Déjà Merizette lui souriait avec une complaisance presque tendre ; une rougeur teintait ses joues.

Elle dit : « Venez », et le conduisit dans la maison, jusqu’au seuil de sa propre chambre. Il hésitait à la suivre plus loin.

— Entrez avec moi.

Sa voix était chaste comme une prière, caressante comme une promesse de sœur. Georges obéit, mais s’arrêta encore, tenant du bras levé la lourde tenture de peluche. Jamais il n’était venu là.
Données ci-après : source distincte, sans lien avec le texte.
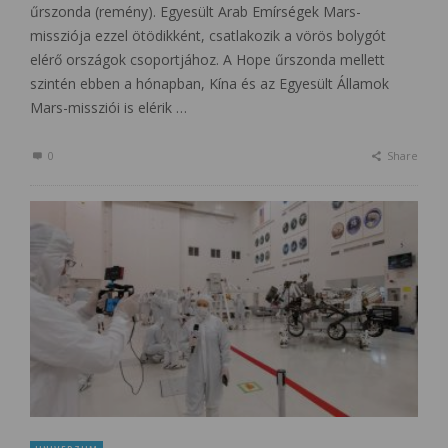
űrszonda (remény). Egyesült Arab Emírségek Mars-
missziója ezzel ötödikként, csatlakozik a vörös bolygót
elérő országok csoportjához. A Hope űrszonda mellett
szintén ebben a hónapban, Kína és az Egyesült Államok
Mars-missziói is elérik …
0
Share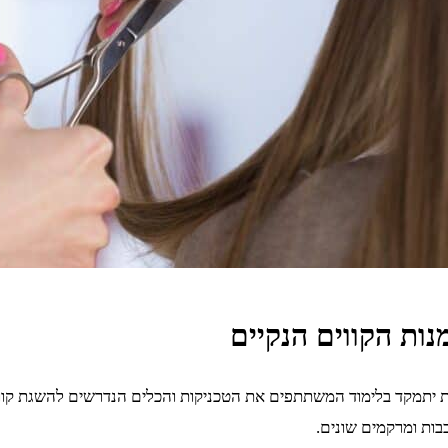
וקות יתמקד בלימוד המשתתפים את הטכניקות והכלים הנדרשים להשגת קוו
כבות ומרקמים שונים.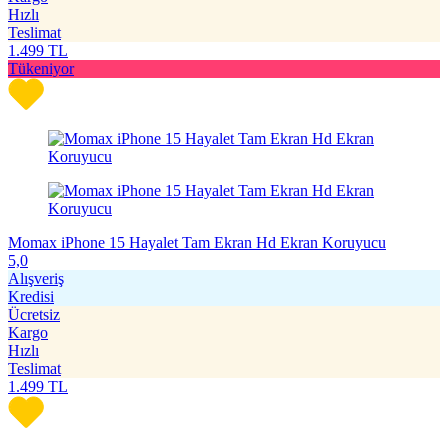
Hızlı
Teslimat
1.499
TL
Tükeniyor
Momax iPhone 15 Hayalet Tam Ekran Hd Ekran Koruyucu
5,0
Alışveriş
Kredisi
Ücretsiz
Kargo
Hızlı
Teslimat
1.499
TL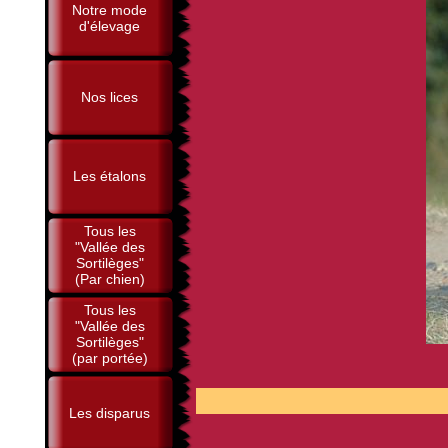
Notre mode
d'élevage
Nos lices
Les étalons
Tous les
"Vallée des
Sortilèges"
(Par chien)
Tous les
"Vallée des
Sortilèges"
(par portée)
P
Les disparus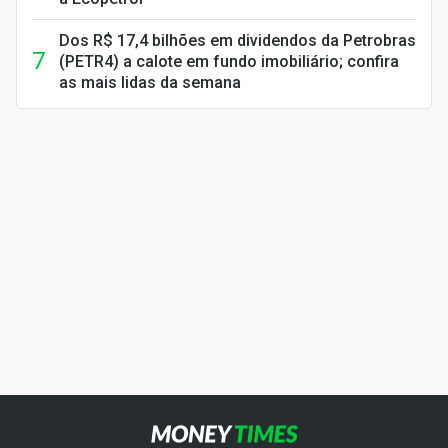
Dos R$ 17,4 bilhões em dividendos da Petrobras
(PETR4) a calote em fundo imobiliário; confira
as mais lidas da semana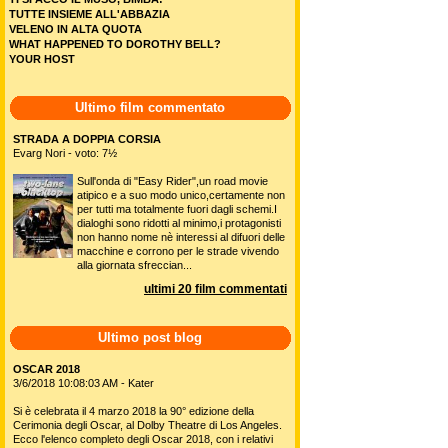
TUTTE INSIEME ALL'ABBAZIA
VELENO IN ALTA QUOTA
WHAT HAPPENED TO DOROTHY BELL?
YOUR HOST
Ultimo film commentato
STRADA A DOPPIA CORSIA
Evarg Nori - voto: 7½
Sull'onda di "Easy Rider",un road movie
atipico e a suo modo unico,certamente non
per tutti ma totalmente fuori dagli schemi.I
dialoghi sono ridotti al minimo,i protagonisti
non hanno nome nè interessi al difuori delle
macchine e corrono per le strade vivendo
alla giornata sfreccian...
ultimi 20 film commentati
Ultimo post blog
OSCAR 2018
3/6/2018 10:08:03 AM - Kater
Si è celebrata il 4 marzo 2018 la 90° edizione della
Cerimonia degli Oscar, al Dolby Theatre di Los Angeles.
Ecco l'elenco completo degli Oscar 2018, con i relativi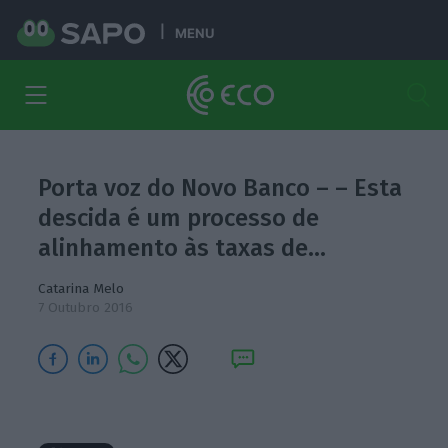
MENU
Porta voz do Novo Banco – – Esta
descida é um processo de
alinhamento às taxas de…
Catarina Melo
7 Outubro 2016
Une pudeur le gênait, devant l’intimité de cette pièce close à tous, sévère et pleine d’amour, tiède, où mouraient de subtils parfums sous les grands plis des draperies… De ces choses inconnues, se dégageait pour lui la crainte révérente qui émane du lit des vierges, et qui trouble le cœur d’un respect éloigné, suprême religion du souvenir pour l’innocence et la vertu.

— Avancez donc !

La portière laissa tomber derrière lui ses lignes majestueuses, infranchissable mur. Georges se sentit trop loin du monde et demeura au milieu de la pièce.

Il voyait Jeanne courbée vers un secrétaire, fouillant un tiroir. Quand elle une à lui, elle agitait une carte de papier japonais. Elle la lui tendit.